If something happens in a country you're visiting (major weather events, terrorist attacks, or any other possible danger), you'll be contacted by them and kept in the loop about their recommendations.
It also gives you a failsafe in situations like mine... more on that in a sec.
3. I always ensure I have cell phone service before leaving the airport
Whenever I'm in a new country and traveling alone, I always make sure I have access to cell phone service. Sometimes this is with eSIM cards (which I explored in more depth in this newsletter
) or buying a local SIM card.
This is mainly for practical reasons like ordering a taxi, navigating to my hotel, and using translation apps to communicate with drivers.
It also comes in handy when you're being driven into the desert unexpectedly.
I was able to quickly call someone who had my location, explain the situation, and instruct them to contact the police and the U.S. Embassy if my driver didn't change his tune in the next minute.
Since this person had my location, they could easily share it with the local police and U.S. Embassy if things went south.
4. I do my research
There's nothing sexier than cold, hard well-researched data.
And thanks to my research, I knew that Tunisia has not been known for violent crime in recent years. Most of the time, people pulling scams like this will not harm you but merely want to intimidate you.
When you decline their demands, they don't have many options but to bring you where you want to go. After all, stealing some money from a tourist is a lot different than harming them in the eyes of the local law.

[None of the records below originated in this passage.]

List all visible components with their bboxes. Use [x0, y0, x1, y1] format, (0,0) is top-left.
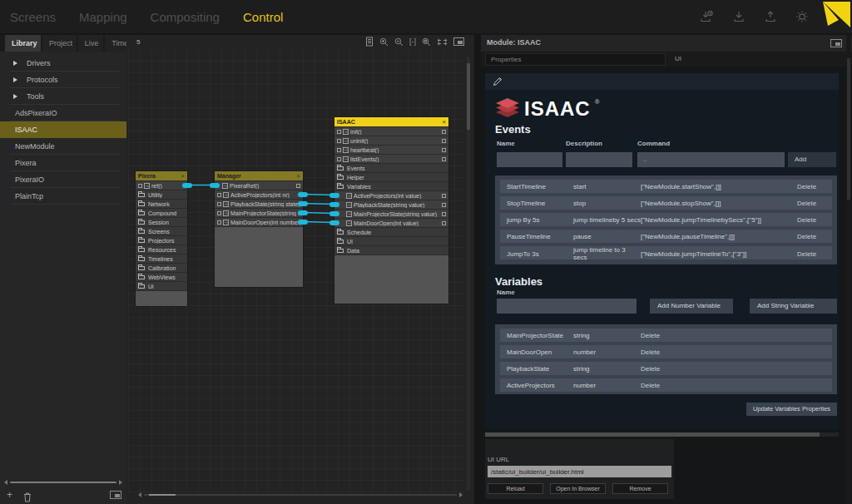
close-icon[interactable]: ×	[442, 119, 446, 126]
fit-width-icon[interactable]	[437, 38, 448, 46]
backup-history-icon[interactable]	[700, 10, 714, 23]
checkbox[interactable]	[217, 211, 221, 215]
export-icon[interactable]	[764, 10, 777, 23]
node-folder-row[interactable]: Network	[136, 199, 187, 208]
module-panel-horizontal-scrollbar[interactable]	[485, 432, 839, 437]
sidebar-item-pixera[interactable]: Pixera	[0, 155, 126, 171]
node-folder-row[interactable]: UI	[334, 236, 448, 245]
node-row[interactable]: →heartbeat()	[334, 145, 448, 154]
add-module-icon[interactable]: +	[7, 490, 12, 500]
checkbox[interactable]	[442, 212, 446, 216]
edit-pencil-icon[interactable]	[492, 76, 503, 87]
input-port[interactable]	[210, 183, 220, 188]
scroll-right-icon[interactable]	[459, 492, 463, 497]
node-folder-row[interactable]: Data	[334, 245, 448, 254]
zoom-selection-icon[interactable]	[422, 37, 431, 47]
node-manager[interactable]: Manager× → PixeraRef() → ActiveProjector…	[215, 171, 303, 287]
sidebar-item-adspixeraio[interactable]: AdsPixeraIO	[0, 105, 126, 121]
scroll-left-icon[interactable]	[138, 492, 141, 497]
checkbox[interactable]	[217, 202, 221, 206]
tab-project[interactable]: Project	[42, 35, 77, 52]
node-folder-row[interactable]: Events	[334, 163, 448, 172]
checkbox[interactable]	[442, 221, 446, 225]
scroll-thumb[interactable]	[485, 432, 820, 437]
variable-name-input[interactable]	[497, 299, 637, 314]
import-icon[interactable]	[732, 10, 746, 23]
node-folder-row[interactable]: WebViews	[136, 272, 187, 281]
canvas-horizontal-scrollbar[interactable]	[138, 492, 463, 498]
checkbox[interactable]	[442, 157, 446, 161]
open-in-browser-button[interactable]: Open In Browser	[550, 483, 606, 494]
tab-timeline[interactable]: Timeline	[105, 35, 126, 52]
nav-control[interactable]: Control	[243, 10, 283, 24]
node-row[interactable]: →PlaybackState(string value)	[334, 200, 448, 209]
delete-event-button[interactable]: Delete	[797, 183, 832, 190]
delete-event-button[interactable]: Delete	[797, 216, 832, 224]
output-port[interactable]	[298, 220, 308, 225]
sidebar-item-pixeraio[interactable]: PixeraIO	[0, 171, 126, 188]
node-row[interactable]: →uninit()	[334, 136, 448, 145]
trash-icon[interactable]	[23, 491, 32, 504]
event-description-input[interactable]	[566, 152, 632, 167]
event-name-input[interactable]	[497, 152, 562, 167]
scroll-thumb[interactable]	[149, 494, 176, 496]
checkbox[interactable]	[442, 148, 446, 152]
node-folder-row[interactable]: Helper	[334, 172, 448, 181]
detach-panel-icon[interactable]	[110, 491, 121, 499]
expand-arrow-icon[interactable]	[13, 77, 17, 82]
node-folder-row[interactable]: Compound	[136, 208, 187, 217]
detach-panel-icon[interactable]	[830, 39, 842, 47]
expand-arrow-icon[interactable]	[13, 94, 17, 99]
node-folder-row[interactable]: Projectors	[136, 235, 187, 245]
node-row[interactable]: → PlaybackState(string state)	[215, 199, 303, 208]
output-port[interactable]	[182, 183, 192, 188]
checkbox[interactable]	[217, 193, 221, 197]
sidebar-horizontal-scrollbar[interactable]	[4, 479, 122, 486]
close-icon[interactable]: ×	[181, 173, 185, 180]
sidebar-item-tools[interactable]: Tools	[0, 88, 126, 105]
node-row[interactable]: →init()	[334, 126, 448, 136]
add-string-variable-button[interactable]: Add String Variable	[750, 299, 837, 314]
output-port[interactable]	[298, 201, 308, 206]
reload-button[interactable]: Reload	[488, 483, 543, 494]
scroll-thumb[interactable]	[847, 58, 850, 200]
node-resize-area[interactable]	[136, 290, 187, 306]
tab-library[interactable]: Library	[5, 35, 41, 52]
sidebar-item-newmodule[interactable]: NewModule	[0, 138, 126, 155]
output-port[interactable]	[298, 192, 308, 197]
node-folder-row[interactable]: Utility	[136, 190, 187, 199]
node-resize-area[interactable]	[334, 254, 448, 304]
delete-event-button[interactable]: Delete	[797, 233, 832, 240]
close-icon[interactable]: ×	[296, 173, 300, 180]
fit-brackets-icon[interactable]: [-]	[409, 37, 416, 47]
nav-screens[interactable]: Screens	[10, 10, 56, 24]
sidebar-item-protocols[interactable]: Protocols	[0, 72, 126, 88]
sidebar-item-plaintcp[interactable]: PlainTcp	[0, 188, 126, 205]
scroll-right-icon[interactable]	[119, 480, 122, 485]
add-event-button[interactable]: Add	[788, 152, 836, 167]
checkbox[interactable]	[442, 139, 446, 143]
node-folder-row[interactable]: Session	[136, 217, 187, 226]
node-folder-row[interactable]: Ui	[136, 281, 187, 290]
nav-mapping[interactable]: Mapping	[79, 10, 127, 24]
checkbox[interactable]	[296, 184, 300, 188]
node-folder-row[interactable]: Variables	[334, 181, 448, 190]
checkbox[interactable]	[442, 130, 446, 134]
notes-icon[interactable]	[365, 37, 374, 47]
node-folder-row[interactable]: Schedule	[334, 227, 448, 236]
node-folder-row[interactable]: Timelines	[136, 254, 187, 263]
pixera-logo[interactable]	[819, 0, 852, 32]
node-resize-area[interactable]	[215, 226, 303, 287]
node-isaac[interactable]: ISAAC× →init() →uninit() →heartbeat() →l…	[334, 117, 448, 304]
sidebar-item-isaac[interactable]: ISAAC	[0, 121, 126, 138]
node-row[interactable]: → ActiveProjectors(int nr)	[215, 190, 303, 199]
output-port[interactable]	[298, 210, 308, 215]
sidebar-item-drivers[interactable]: Drivers	[0, 55, 126, 72]
input-port[interactable]	[329, 202, 339, 207]
input-port[interactable]	[329, 220, 339, 225]
node-row[interactable]: →ActiveProjectors(int value)	[334, 190, 448, 200]
node-folder-row[interactable]: Calibration	[136, 263, 187, 272]
ui-url-input[interactable]	[488, 466, 671, 477]
checkbox[interactable]	[442, 203, 446, 207]
node-folder-row[interactable]: Screens	[136, 226, 187, 235]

Quick note: I have to mention that I'm a tall, white male and have it easier than most people in these situations. I can't speak to what it must feel like to be a solo female traveler, someone of another race or ethnicity, or a less-experienced traveler (or all of the above). Sadly, there are some places in the world where people may have a particularly difficult time because of these factors. Therefore, I can only speak to my own personal experiences rather than recommend you do exactly what I do.

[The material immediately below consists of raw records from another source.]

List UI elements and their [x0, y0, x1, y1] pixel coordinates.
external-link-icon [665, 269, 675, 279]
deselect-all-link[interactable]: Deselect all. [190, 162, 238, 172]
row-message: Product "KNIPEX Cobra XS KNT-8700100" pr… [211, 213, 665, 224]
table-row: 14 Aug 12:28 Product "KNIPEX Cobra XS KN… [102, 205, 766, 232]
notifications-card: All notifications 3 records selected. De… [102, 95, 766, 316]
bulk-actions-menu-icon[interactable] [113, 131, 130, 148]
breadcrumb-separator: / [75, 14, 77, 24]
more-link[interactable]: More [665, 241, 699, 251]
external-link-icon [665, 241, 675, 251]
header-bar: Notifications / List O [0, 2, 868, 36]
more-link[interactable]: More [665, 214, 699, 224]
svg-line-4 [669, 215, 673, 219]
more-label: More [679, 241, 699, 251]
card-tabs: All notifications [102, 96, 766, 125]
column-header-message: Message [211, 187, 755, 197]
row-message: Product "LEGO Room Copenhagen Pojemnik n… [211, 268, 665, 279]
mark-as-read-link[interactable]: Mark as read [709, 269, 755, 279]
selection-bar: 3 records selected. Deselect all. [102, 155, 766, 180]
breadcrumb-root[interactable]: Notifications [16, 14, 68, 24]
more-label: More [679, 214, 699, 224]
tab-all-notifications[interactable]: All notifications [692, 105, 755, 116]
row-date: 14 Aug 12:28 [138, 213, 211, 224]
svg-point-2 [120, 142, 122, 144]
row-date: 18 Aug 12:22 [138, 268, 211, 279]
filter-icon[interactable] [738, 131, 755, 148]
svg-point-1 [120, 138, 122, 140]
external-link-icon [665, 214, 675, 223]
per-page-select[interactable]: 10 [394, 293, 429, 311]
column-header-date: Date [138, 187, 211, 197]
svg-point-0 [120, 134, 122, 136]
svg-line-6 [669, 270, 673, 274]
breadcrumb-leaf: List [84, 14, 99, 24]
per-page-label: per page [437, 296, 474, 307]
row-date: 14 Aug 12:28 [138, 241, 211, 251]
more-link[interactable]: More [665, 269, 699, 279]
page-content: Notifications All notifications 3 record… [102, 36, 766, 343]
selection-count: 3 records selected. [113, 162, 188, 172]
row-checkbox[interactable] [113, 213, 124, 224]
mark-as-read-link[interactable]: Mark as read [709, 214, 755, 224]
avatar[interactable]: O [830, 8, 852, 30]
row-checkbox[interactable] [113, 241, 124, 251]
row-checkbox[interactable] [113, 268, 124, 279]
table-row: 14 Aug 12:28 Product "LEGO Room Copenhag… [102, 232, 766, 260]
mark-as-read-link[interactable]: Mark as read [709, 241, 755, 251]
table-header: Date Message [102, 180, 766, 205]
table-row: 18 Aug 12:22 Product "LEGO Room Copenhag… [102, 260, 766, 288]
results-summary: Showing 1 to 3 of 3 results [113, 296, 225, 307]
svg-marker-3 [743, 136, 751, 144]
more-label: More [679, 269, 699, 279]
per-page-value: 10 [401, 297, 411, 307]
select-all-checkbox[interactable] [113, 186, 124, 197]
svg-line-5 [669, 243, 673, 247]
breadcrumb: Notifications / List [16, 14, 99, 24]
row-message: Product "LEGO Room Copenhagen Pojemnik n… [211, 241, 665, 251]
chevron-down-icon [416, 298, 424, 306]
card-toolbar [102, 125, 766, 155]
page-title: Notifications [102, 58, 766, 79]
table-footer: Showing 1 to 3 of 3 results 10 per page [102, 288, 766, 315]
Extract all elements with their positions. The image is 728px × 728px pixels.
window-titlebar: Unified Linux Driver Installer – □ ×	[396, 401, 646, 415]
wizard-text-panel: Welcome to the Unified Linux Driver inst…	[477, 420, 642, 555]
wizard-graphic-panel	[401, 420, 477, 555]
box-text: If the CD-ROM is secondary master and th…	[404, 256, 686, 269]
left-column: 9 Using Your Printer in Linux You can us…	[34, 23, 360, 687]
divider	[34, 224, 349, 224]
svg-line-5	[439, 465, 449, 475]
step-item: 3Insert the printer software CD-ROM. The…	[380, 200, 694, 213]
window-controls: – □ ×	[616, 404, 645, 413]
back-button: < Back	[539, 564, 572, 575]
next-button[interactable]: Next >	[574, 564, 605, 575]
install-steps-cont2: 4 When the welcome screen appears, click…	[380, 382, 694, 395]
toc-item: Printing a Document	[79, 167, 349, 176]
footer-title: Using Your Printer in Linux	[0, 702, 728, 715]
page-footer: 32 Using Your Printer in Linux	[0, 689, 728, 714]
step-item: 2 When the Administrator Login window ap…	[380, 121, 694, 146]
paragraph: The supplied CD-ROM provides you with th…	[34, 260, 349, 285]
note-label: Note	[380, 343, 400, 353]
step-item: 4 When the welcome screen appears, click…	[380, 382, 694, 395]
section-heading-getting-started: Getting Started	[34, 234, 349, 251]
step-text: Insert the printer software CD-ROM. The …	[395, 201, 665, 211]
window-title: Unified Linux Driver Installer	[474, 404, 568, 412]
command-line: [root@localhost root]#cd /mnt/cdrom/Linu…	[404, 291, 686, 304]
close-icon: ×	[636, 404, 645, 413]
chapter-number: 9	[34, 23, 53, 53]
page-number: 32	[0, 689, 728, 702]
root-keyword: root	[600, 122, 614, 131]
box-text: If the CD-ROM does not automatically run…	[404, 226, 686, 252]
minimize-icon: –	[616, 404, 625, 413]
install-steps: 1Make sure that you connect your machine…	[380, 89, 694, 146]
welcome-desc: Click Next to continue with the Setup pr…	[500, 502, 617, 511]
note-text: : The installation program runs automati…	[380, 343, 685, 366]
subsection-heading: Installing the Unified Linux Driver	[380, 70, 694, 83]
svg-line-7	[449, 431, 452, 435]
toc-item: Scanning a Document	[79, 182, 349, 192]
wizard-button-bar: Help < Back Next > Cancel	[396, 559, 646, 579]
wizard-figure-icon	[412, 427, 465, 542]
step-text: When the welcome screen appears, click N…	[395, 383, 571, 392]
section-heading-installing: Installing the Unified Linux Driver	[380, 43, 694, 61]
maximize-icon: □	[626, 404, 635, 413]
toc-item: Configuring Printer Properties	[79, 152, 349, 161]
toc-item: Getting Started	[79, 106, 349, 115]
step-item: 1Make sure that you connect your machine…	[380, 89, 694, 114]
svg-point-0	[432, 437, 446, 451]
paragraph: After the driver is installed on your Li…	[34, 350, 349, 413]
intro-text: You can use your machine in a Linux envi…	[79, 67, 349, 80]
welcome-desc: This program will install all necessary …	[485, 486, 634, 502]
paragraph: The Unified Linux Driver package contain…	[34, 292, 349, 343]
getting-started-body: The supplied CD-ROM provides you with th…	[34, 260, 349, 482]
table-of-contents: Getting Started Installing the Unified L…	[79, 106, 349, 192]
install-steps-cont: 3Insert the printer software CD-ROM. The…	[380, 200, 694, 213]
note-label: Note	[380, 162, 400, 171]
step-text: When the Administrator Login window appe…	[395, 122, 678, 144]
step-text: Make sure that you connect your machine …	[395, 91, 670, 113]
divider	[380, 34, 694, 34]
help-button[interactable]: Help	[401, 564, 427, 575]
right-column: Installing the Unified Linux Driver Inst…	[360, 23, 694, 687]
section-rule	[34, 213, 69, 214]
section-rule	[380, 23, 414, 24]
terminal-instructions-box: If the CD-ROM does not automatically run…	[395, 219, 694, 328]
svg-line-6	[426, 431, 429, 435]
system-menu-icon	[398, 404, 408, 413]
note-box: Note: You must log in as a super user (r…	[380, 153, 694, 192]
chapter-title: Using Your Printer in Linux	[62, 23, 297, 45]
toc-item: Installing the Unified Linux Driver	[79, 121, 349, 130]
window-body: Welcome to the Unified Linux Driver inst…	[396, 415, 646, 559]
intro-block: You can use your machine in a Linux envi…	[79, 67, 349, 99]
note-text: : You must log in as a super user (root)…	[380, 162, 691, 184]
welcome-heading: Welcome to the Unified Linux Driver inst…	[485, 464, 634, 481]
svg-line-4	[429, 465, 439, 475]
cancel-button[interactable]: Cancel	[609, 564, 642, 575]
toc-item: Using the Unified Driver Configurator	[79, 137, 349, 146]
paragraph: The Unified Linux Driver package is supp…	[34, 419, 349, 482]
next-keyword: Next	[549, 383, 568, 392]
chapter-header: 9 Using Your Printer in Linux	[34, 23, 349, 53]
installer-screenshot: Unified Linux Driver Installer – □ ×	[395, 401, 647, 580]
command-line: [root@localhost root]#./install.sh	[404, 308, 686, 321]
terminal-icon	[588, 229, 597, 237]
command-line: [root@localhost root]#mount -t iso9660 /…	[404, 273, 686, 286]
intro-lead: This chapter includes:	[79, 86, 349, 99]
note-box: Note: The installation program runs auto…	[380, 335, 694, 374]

Anyway, the driver turned around when he heard me talking on the phone about calling the police, sharing my location, and coordinating with the U.S. government.

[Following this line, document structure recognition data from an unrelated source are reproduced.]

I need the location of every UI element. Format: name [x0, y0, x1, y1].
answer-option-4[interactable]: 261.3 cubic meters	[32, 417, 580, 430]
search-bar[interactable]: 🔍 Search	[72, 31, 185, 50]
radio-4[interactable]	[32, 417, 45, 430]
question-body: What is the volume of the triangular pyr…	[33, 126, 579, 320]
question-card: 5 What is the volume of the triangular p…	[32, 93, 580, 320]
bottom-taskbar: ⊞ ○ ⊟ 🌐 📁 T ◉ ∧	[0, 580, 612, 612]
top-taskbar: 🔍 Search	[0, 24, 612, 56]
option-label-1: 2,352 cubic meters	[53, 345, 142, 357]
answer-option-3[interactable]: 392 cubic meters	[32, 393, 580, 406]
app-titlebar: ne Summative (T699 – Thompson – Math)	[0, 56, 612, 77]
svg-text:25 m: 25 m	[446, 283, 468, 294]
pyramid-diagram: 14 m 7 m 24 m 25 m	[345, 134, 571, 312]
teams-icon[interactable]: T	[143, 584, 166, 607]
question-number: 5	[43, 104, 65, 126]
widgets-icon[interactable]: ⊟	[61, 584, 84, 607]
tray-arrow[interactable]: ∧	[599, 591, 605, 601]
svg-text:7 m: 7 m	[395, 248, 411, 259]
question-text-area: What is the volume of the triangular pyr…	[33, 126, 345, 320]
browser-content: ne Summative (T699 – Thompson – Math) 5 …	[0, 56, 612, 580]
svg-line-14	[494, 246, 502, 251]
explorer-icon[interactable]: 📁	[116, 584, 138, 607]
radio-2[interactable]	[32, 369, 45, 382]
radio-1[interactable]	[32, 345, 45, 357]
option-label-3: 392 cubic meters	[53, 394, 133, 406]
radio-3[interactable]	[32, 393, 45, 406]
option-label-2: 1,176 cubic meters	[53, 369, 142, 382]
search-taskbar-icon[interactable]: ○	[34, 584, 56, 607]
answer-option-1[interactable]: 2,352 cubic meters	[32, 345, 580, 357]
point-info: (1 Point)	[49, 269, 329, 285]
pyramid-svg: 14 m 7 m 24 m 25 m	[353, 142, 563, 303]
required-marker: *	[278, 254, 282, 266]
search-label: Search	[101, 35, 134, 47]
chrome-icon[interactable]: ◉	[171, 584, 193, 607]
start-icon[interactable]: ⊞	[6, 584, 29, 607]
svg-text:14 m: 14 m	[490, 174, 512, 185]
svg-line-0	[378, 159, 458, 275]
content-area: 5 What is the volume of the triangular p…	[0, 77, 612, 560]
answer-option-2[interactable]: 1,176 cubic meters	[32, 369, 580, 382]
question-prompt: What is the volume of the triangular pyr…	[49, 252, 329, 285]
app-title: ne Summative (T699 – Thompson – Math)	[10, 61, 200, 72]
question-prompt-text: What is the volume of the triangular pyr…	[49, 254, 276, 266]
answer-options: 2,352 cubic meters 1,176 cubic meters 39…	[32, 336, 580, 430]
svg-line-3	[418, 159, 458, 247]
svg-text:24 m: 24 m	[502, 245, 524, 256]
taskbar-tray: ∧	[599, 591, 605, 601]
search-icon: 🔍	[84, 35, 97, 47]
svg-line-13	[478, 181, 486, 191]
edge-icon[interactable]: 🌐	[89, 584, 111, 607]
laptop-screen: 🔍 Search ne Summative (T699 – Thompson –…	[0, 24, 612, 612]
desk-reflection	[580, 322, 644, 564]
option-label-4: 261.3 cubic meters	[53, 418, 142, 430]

Once he got off the highway downtown, I promptly got out of the car and made my way to my hotel, where I shared my experience with the hotel staff.
They explained that, sadly, the police and local taxi drivers at the airport work together to scam tourists like this, comparing them to the mafia... yikes...
As it turns out, the Bolt car I got into initially was very much legitimate, and it was just the police abusing their power.
If I come back to Tunis, I would do one of the following:
Order a Bolt again. If the police pull the same move, I'd simply return to the airport and/or order another Bolt - I would NOT get into the taxi that the police try to nudge me into.
Coordinate with the hotel. Even if they don't have an airport shuttle (which my hotel didn't), they can at least schedule a pickup with a reputable taxi company.
This isn't the first time something like this has happened to me, and with the amount of travel I do, it won't be the last.
I'm thankful that things worked out the way they did, and I hope that using some of these tips will help you out should you be unlucky enough to find yourself in a similar situation.
Aside from this unfortunate incident, my time here in Tunisia has been fantastic, and I've really enjoyed seeing the history, eating all the amazing food, and watching some of the best sunsets of my entire life.
So I still recommend you visit if you ever have the chance.